##### RAW DATA #####

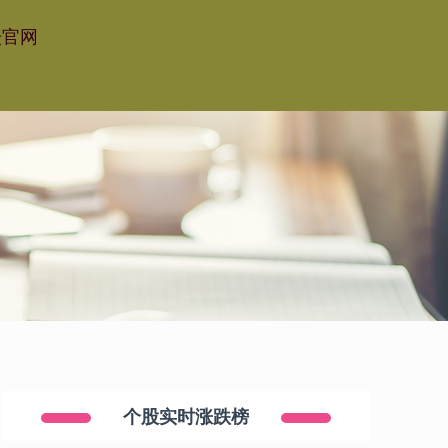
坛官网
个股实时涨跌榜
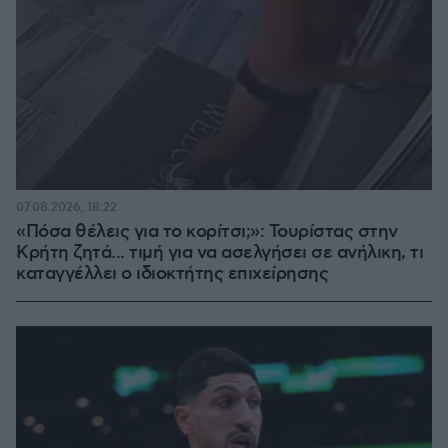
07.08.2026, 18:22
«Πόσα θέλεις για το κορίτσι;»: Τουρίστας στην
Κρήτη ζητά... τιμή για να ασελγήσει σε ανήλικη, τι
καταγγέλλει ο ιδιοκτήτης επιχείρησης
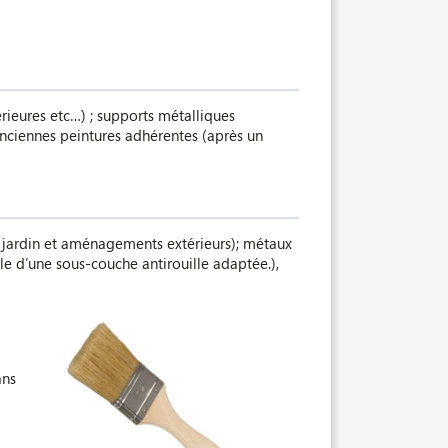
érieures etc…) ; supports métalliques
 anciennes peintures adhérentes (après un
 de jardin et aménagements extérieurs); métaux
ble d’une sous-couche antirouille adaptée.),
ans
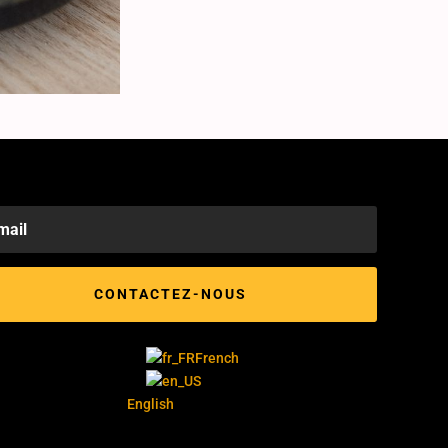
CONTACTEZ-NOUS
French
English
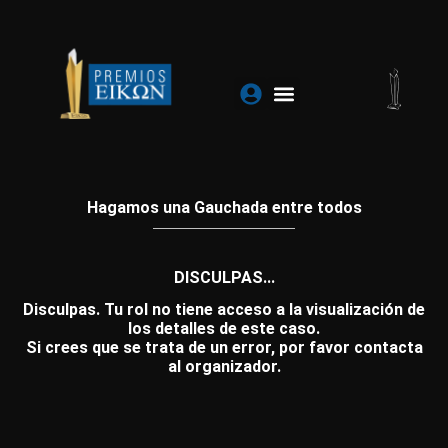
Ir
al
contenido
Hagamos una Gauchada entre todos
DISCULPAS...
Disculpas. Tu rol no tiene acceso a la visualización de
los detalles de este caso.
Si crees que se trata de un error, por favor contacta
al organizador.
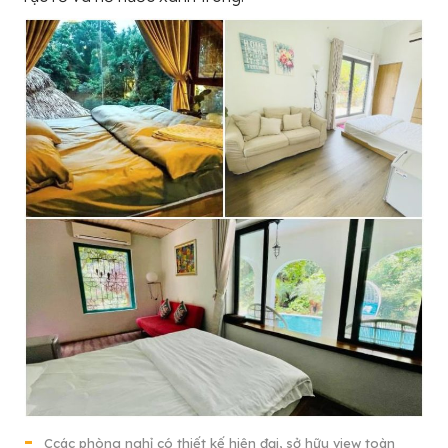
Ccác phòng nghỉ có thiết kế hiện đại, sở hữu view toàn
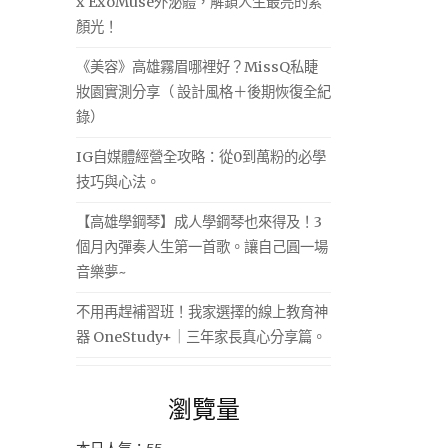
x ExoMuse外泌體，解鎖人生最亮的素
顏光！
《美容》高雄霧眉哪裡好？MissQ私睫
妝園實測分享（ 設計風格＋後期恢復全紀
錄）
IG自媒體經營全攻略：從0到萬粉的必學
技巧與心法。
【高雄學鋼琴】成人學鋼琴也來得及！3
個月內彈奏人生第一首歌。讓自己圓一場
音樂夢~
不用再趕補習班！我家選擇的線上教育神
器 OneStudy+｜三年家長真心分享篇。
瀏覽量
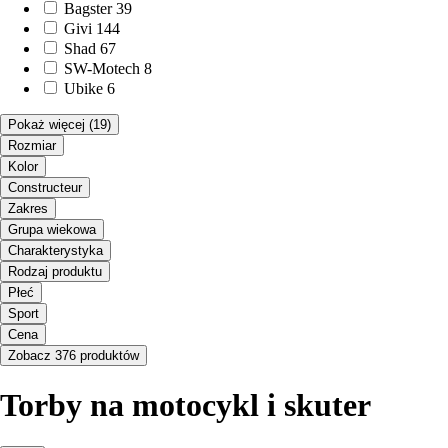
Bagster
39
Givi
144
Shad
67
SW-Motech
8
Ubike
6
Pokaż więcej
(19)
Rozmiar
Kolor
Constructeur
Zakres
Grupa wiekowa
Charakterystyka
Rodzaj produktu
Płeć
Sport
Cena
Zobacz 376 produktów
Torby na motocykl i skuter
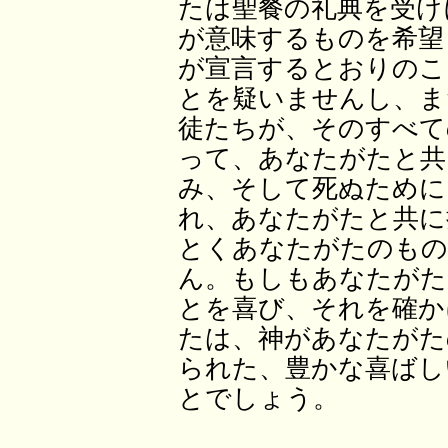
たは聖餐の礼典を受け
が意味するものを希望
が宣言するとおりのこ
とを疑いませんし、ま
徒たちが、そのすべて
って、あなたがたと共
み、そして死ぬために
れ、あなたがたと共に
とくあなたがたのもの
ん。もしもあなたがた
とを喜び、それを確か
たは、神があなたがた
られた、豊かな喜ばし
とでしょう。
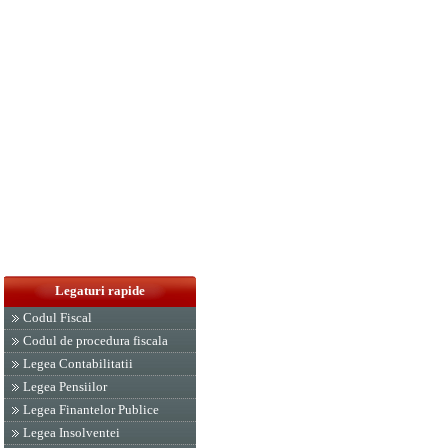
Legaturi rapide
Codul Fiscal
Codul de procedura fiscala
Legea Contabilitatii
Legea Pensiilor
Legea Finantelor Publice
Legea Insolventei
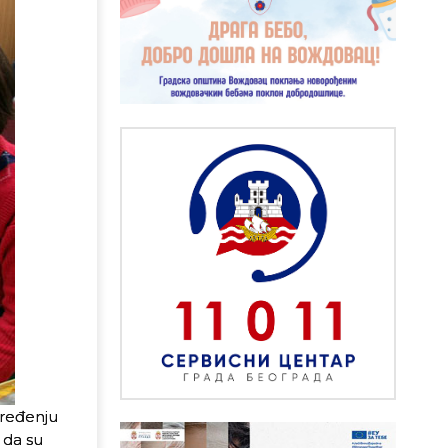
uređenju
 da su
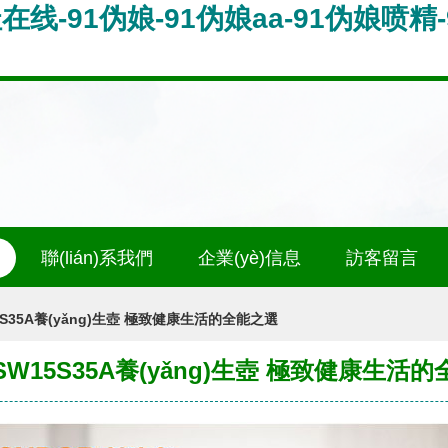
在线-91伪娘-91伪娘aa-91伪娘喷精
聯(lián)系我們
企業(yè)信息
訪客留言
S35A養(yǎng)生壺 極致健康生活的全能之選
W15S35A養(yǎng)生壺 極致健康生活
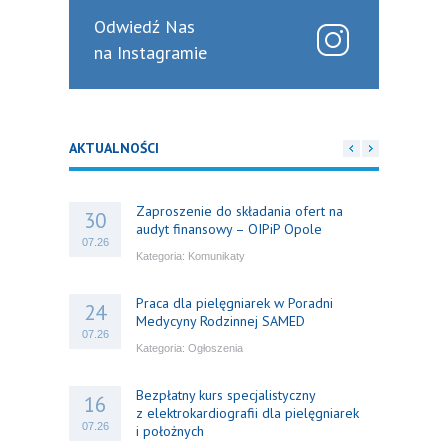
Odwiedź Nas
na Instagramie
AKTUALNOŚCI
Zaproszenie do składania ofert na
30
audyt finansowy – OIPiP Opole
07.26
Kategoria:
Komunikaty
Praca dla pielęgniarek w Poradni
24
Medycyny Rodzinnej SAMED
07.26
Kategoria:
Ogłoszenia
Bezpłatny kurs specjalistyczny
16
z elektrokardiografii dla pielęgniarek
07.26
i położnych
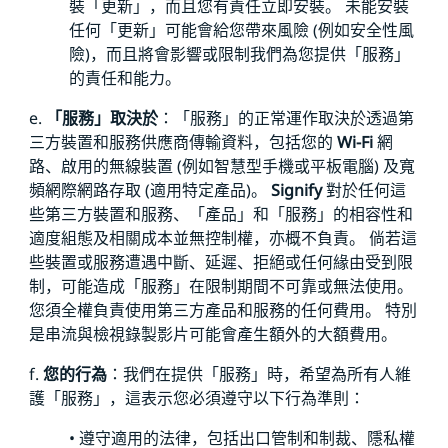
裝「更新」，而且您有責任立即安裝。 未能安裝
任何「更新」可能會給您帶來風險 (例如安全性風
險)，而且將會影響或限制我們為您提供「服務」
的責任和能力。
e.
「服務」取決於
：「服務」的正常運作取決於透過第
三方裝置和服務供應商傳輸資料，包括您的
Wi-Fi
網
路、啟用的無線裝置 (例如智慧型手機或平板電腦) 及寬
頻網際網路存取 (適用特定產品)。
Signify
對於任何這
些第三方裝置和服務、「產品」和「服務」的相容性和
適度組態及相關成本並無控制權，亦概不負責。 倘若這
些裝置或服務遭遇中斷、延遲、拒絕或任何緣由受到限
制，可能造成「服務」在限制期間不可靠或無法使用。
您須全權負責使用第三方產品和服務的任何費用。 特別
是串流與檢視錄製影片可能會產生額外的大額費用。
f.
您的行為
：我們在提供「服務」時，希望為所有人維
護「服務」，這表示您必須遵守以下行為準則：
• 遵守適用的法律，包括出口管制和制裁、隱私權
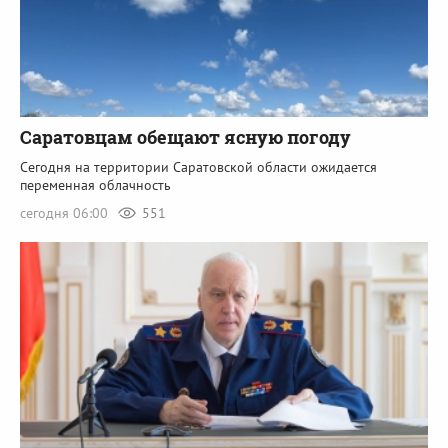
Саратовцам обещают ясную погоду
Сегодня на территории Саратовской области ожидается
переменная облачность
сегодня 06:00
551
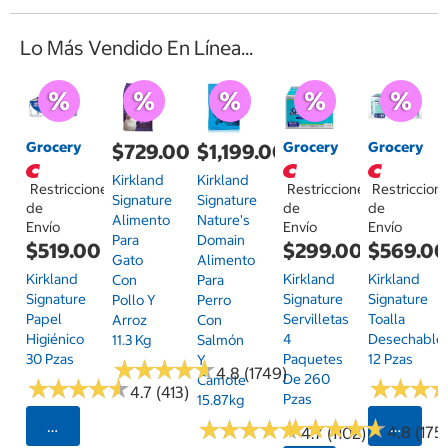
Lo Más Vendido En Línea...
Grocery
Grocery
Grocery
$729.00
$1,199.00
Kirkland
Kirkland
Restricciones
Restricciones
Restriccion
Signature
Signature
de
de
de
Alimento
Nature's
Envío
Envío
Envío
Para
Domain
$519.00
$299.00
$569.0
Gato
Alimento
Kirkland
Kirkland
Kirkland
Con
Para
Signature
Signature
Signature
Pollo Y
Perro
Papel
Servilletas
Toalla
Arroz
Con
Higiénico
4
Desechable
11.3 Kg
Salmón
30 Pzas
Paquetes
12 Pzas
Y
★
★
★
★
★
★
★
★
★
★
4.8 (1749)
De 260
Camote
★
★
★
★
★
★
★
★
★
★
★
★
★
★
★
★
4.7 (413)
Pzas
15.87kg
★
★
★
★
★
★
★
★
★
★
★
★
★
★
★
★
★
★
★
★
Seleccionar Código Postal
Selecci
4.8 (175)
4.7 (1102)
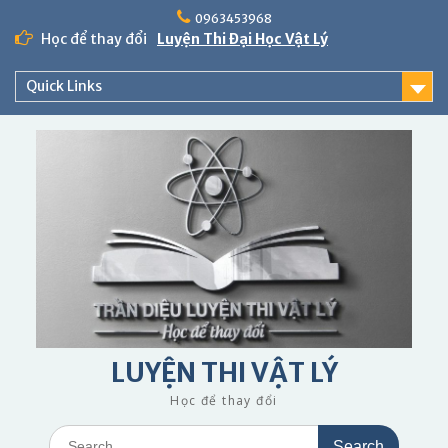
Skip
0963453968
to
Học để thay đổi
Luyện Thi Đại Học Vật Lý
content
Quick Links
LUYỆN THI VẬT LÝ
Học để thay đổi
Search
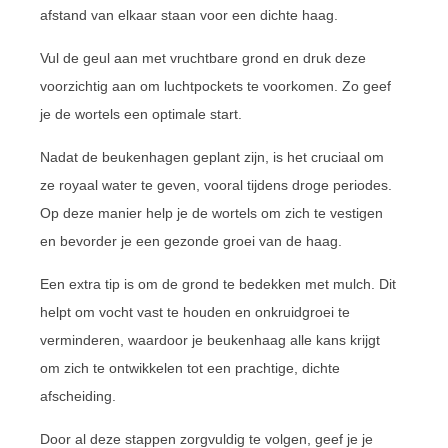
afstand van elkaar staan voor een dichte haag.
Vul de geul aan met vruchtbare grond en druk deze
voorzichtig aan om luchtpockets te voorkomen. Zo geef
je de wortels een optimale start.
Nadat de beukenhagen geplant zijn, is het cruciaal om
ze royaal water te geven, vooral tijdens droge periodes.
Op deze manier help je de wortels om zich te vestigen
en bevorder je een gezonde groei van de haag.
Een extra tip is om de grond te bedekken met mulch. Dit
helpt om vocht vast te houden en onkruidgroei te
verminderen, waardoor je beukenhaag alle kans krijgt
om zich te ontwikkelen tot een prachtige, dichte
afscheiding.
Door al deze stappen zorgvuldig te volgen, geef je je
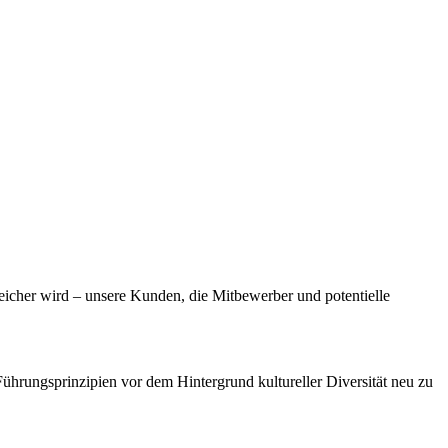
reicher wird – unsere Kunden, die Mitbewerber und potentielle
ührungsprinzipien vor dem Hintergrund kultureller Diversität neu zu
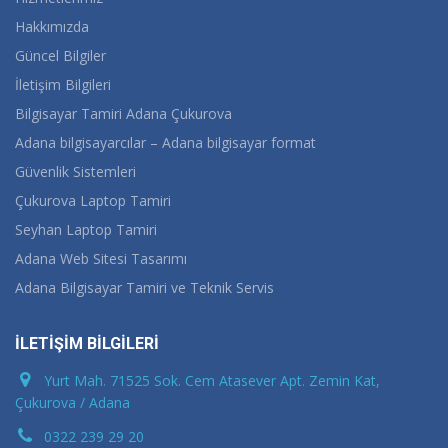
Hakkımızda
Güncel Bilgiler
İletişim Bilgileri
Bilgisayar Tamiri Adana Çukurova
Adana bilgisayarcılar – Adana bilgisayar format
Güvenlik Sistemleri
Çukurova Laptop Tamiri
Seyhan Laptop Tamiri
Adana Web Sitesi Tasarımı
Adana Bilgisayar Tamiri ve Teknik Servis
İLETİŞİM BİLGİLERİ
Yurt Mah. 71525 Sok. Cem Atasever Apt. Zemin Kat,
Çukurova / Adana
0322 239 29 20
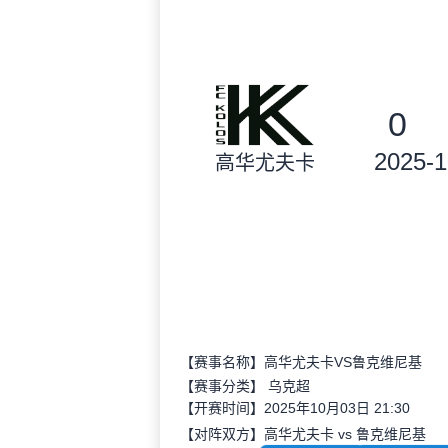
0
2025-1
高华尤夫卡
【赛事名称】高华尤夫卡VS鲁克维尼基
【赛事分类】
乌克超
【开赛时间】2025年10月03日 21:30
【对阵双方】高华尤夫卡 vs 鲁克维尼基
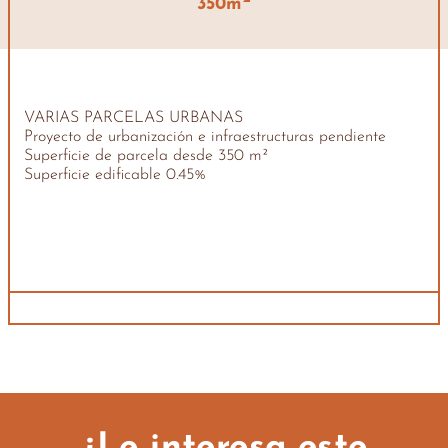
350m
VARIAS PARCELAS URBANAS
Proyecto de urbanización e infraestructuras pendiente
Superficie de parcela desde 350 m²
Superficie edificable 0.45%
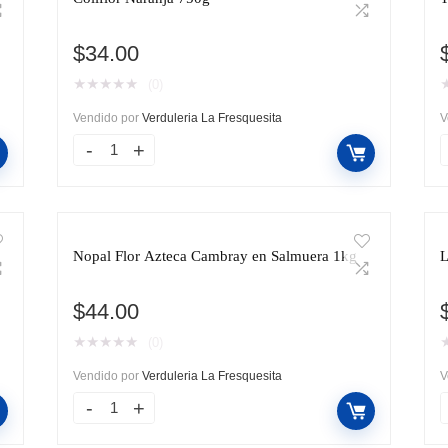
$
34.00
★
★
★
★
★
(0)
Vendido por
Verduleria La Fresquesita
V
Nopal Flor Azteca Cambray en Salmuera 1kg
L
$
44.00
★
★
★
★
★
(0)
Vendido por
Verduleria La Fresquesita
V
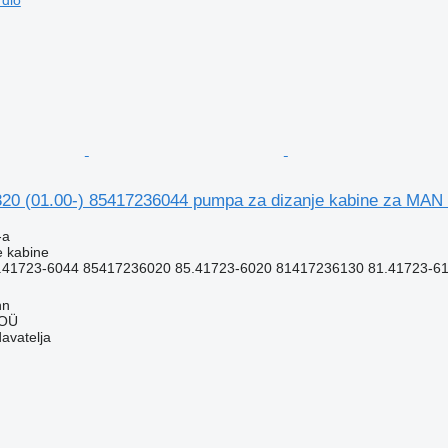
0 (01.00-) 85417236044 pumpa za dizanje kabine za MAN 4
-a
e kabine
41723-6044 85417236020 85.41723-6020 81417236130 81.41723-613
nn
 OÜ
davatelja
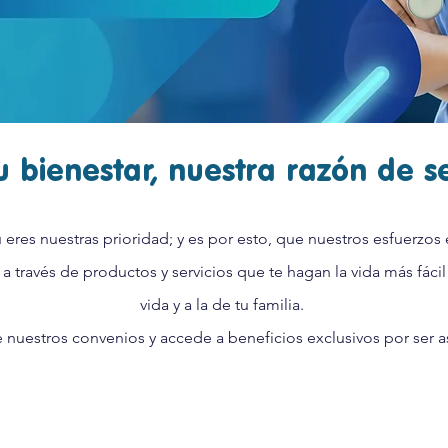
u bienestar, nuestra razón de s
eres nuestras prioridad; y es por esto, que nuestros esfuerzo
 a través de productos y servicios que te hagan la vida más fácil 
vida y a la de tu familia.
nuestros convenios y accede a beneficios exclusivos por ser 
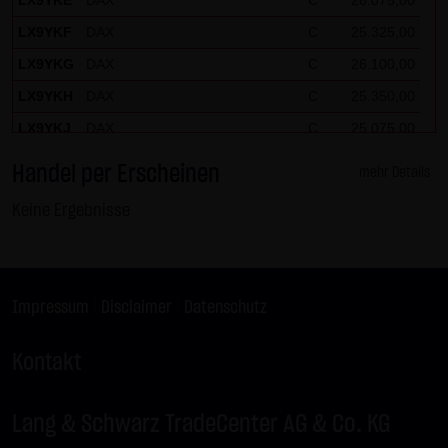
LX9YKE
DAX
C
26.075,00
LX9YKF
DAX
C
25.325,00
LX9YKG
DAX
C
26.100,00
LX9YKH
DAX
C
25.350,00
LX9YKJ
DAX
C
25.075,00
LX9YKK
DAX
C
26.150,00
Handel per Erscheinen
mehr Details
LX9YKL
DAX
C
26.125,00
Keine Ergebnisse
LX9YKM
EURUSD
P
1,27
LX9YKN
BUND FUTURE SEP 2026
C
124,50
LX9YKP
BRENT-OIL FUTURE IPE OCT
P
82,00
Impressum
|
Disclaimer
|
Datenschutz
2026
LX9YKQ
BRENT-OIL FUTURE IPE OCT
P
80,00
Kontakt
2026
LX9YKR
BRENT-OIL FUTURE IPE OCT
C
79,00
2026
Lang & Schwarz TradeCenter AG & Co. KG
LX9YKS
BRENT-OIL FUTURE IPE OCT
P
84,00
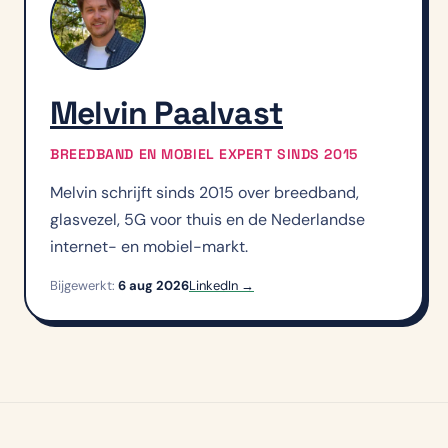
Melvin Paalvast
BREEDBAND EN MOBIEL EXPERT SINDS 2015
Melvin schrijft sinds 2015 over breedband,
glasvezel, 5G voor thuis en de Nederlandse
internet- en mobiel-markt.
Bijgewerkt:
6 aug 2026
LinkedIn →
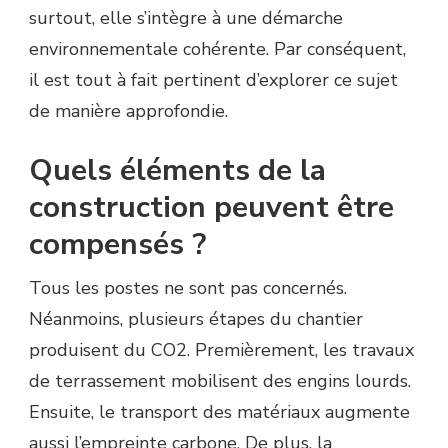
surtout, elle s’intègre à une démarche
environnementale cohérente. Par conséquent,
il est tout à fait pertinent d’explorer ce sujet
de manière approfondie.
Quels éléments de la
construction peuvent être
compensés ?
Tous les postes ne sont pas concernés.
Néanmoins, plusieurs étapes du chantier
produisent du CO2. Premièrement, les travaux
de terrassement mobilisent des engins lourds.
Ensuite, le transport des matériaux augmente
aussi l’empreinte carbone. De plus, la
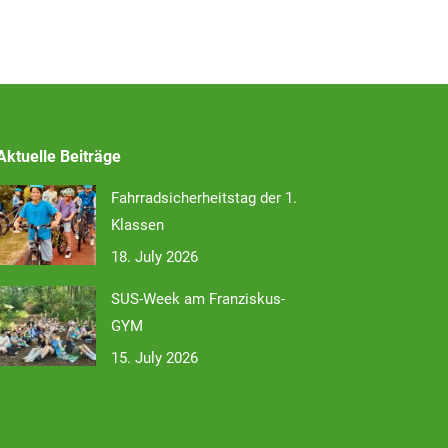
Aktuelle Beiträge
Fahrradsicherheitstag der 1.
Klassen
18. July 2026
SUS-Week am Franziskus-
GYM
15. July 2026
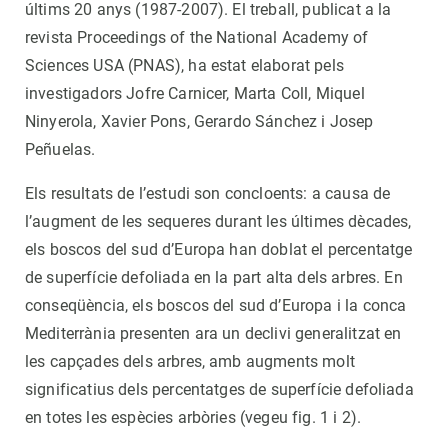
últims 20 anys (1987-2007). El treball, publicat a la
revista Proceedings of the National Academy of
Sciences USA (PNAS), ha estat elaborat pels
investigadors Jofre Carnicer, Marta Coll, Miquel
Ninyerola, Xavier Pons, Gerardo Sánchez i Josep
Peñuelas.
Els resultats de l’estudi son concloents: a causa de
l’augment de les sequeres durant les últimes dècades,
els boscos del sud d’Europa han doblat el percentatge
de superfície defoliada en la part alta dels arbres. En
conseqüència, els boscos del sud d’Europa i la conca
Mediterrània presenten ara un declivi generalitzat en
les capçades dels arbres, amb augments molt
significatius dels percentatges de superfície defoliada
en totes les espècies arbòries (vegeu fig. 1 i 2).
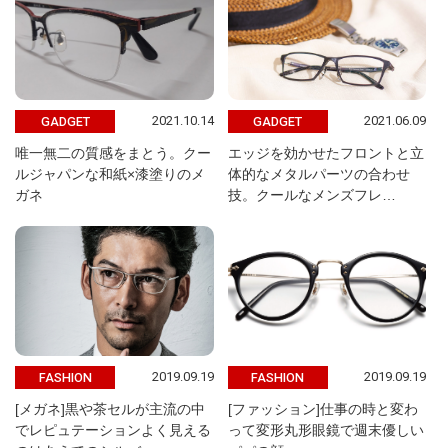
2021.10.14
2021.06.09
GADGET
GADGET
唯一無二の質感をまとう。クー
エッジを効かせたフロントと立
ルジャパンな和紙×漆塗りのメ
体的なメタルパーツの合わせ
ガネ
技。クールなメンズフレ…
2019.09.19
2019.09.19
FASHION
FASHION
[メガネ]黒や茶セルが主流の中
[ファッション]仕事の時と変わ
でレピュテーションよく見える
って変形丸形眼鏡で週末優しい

#####

EXERCISE: Using the listing above, say how many of its lines include "Legea", offering nothing besides the number.

YOUR RESPONSE: 4